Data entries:
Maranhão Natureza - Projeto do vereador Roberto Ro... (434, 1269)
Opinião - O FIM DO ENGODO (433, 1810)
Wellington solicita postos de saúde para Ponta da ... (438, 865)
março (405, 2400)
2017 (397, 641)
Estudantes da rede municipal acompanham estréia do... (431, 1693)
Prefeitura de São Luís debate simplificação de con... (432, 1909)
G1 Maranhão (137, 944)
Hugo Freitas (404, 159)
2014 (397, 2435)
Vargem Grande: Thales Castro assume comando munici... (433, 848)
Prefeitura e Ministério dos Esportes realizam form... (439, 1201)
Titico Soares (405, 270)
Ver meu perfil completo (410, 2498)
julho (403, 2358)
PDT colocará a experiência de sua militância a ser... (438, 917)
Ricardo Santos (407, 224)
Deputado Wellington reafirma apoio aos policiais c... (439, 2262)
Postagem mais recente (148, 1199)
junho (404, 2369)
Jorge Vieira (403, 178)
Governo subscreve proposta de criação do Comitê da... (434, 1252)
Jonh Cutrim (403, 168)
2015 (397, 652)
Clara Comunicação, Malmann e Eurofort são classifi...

* Exercise brief
Go line by line through the records above and copy each one containing "Maranhão".

* Answer space
Maranhão Natureza - Projeto do vereador Roberto Ro... (434, 1269)
G1 Maranhão (137, 944)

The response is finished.